Allstate Insurance Company v. Papanek
Filing
114
ORDER DENYING ALLSTATE INSURANCE COMPANYS MOTION FOR LEAVE TO FILE EXHIBITS UNDER SEAL (DOC. 113 ) WITHOUT PREJUDICE- Accordingly, based upon all of the foregoing, Allstates motion is DENIED, but WITHOUT PREJUDICE to refiling.IT IS SO ORDERED. Signed by Magistrate Judge Michael J. Newman on 11/16/17. (kma)
UNITED STATES DISTRICT COURT
SOUTHERN DISTRICT OF OHIO
WESTERN DIVISION AT DAYTON
ALLSTATE INSURANCE COMPANY,
Plaintiff,
Case No. 3:15-cv-240
vs.
MELISSA PAPANEK, et al.,
Magistrate Judge Michael J. Newman
(Consent Case)
Defendants.
______________________________________________________________________________
ORDER DENYING ALLSTATE INSURANCE COMPANY’S MOTION FOR LEAVE
TO FILE EXHIBITS UNDER SEAL (DOC. 113) WITHOUT PREJUDICE
______________________________________________________________________________
This civil case is before the Court on Allstate Insurance Company’s unopposed motion
for leave to file exhibits under seal. Doc. 113. Having failed to meet the heavy burden required
for the sealing of Court records from public view, Allstate’s motion is DENIED, but
WITHOUT PREJUDICE to refiling a more detailed motion supported by legal citations.
The Sixth Circuit “recently clarified the ‘stark difference’ between court orders entered to
preserve the secrecy of proprietary information while the parties trade discovery, and the sealing
of the court’s docket and filings[.]” Rudd Equip. Co., Inc. v. John Deere Constr. & Forestry Co.,
834 F.3d 589, 593–94 (6th Cir. 2016). While “[s]ecrecy is acceptable at the discovery stage[,]”

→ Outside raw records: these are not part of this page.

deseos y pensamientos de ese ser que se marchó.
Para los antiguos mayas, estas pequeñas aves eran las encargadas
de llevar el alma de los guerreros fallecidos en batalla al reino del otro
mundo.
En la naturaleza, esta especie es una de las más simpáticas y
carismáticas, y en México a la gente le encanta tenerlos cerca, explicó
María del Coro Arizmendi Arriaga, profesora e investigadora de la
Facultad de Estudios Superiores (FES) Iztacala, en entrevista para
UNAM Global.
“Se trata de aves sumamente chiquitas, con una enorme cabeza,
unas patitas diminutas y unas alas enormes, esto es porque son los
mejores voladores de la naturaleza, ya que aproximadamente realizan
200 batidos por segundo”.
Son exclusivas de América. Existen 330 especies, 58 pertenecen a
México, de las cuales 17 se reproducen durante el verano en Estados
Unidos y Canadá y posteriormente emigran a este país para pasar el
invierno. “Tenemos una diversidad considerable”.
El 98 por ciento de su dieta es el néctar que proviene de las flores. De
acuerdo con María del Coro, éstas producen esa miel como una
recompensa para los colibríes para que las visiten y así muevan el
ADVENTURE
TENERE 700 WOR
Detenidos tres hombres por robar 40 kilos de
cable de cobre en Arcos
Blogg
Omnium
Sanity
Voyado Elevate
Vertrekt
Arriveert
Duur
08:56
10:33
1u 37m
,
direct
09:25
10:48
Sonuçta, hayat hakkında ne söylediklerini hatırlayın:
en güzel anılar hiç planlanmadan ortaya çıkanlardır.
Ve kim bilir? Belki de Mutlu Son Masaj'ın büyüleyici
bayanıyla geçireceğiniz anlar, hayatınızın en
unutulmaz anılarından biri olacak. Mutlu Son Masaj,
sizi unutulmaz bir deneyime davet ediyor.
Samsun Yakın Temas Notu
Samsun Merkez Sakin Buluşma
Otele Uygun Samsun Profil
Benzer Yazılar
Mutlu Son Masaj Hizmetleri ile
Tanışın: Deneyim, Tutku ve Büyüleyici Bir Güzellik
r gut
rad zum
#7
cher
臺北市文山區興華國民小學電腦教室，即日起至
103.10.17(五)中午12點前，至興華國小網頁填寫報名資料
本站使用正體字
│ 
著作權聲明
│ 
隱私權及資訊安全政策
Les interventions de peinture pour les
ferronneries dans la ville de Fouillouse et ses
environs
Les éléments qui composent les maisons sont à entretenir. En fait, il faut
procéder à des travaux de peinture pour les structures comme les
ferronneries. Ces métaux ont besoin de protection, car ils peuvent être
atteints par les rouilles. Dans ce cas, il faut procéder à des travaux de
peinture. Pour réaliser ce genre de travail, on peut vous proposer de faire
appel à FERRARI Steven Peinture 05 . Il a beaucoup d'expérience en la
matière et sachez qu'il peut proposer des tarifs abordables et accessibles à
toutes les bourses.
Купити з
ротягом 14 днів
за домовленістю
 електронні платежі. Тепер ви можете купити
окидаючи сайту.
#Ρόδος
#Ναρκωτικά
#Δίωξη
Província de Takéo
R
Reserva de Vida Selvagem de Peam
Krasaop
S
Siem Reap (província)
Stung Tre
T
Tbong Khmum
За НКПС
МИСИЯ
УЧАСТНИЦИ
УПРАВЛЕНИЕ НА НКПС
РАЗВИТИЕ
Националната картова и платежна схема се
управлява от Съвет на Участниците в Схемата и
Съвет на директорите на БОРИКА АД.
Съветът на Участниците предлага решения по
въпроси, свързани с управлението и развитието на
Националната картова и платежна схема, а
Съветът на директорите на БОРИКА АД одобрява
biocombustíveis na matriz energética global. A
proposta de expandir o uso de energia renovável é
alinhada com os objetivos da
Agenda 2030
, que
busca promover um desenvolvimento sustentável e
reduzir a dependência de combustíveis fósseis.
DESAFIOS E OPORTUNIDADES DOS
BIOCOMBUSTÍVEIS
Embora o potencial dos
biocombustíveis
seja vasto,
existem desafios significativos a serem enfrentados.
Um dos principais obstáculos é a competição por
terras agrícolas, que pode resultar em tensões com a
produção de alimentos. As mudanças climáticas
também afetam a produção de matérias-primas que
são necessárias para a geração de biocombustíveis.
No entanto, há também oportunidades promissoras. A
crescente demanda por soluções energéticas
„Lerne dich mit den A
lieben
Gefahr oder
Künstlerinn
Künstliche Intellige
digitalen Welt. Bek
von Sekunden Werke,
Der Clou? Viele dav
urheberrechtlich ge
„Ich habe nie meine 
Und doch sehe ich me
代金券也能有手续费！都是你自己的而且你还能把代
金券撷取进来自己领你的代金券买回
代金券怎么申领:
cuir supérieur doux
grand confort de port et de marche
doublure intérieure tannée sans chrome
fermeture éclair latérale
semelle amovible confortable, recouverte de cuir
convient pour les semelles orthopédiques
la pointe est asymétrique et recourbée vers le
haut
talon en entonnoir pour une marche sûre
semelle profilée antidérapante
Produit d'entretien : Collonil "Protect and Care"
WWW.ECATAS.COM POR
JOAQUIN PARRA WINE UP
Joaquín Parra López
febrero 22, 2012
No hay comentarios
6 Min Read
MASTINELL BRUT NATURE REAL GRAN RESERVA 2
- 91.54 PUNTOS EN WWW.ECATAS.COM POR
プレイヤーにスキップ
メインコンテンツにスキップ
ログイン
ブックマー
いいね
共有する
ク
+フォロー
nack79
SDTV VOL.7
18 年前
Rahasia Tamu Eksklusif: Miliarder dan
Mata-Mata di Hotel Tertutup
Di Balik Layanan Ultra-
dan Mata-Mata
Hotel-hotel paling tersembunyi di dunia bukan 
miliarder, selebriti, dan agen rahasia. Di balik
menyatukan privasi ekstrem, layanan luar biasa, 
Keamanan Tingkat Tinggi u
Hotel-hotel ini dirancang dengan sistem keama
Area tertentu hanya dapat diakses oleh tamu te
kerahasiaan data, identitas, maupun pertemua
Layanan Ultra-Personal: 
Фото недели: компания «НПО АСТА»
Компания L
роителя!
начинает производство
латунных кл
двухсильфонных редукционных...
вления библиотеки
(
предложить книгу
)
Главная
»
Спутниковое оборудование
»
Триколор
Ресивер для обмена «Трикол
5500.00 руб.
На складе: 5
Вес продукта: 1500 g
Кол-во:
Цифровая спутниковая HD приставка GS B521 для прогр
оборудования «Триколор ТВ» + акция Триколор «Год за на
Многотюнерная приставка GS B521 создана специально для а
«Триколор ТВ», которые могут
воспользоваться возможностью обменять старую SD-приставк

Wausau Underwriters Ins. Co. v. Reliable Transp. Specialists, Inc., No. 15-12954, 2016 WL
6134480, at *2 (E.D. Mich. Oct. 21, 2016), “very different considerations apply” when parties
seek to file “material in the court record.” Rudd Equip., 834 F.3d at 593 (citing Shane Grp. v.
Blue Cross Blue Shield of Mich.., 825 F.3d 299, 305 (6th Cir. 2016)).
When parties seek to file material as part of the court’s record, “[t]he public’s focus is not
only on the litigation’s result, but ‘also on the conduct giving rise to the case[.]’” Id. As a result,
“the public is entitled to assess for itself the merits of judicial decisions.” Id. (quoting Shane
Grp., 825 F.3d at 305). Thus, a party maintaining that records should be sealed from public view
bears the heavy burden of setting forth specific reasons why the interests in “nondisclosure are
compelling, why the interests supporting access are less so, and why the seal itself is no broader
than necessary.” Shane Grp., 825 F.3d at 306 (2016); see also Rudd Equip, 834 F.3d at 593-94.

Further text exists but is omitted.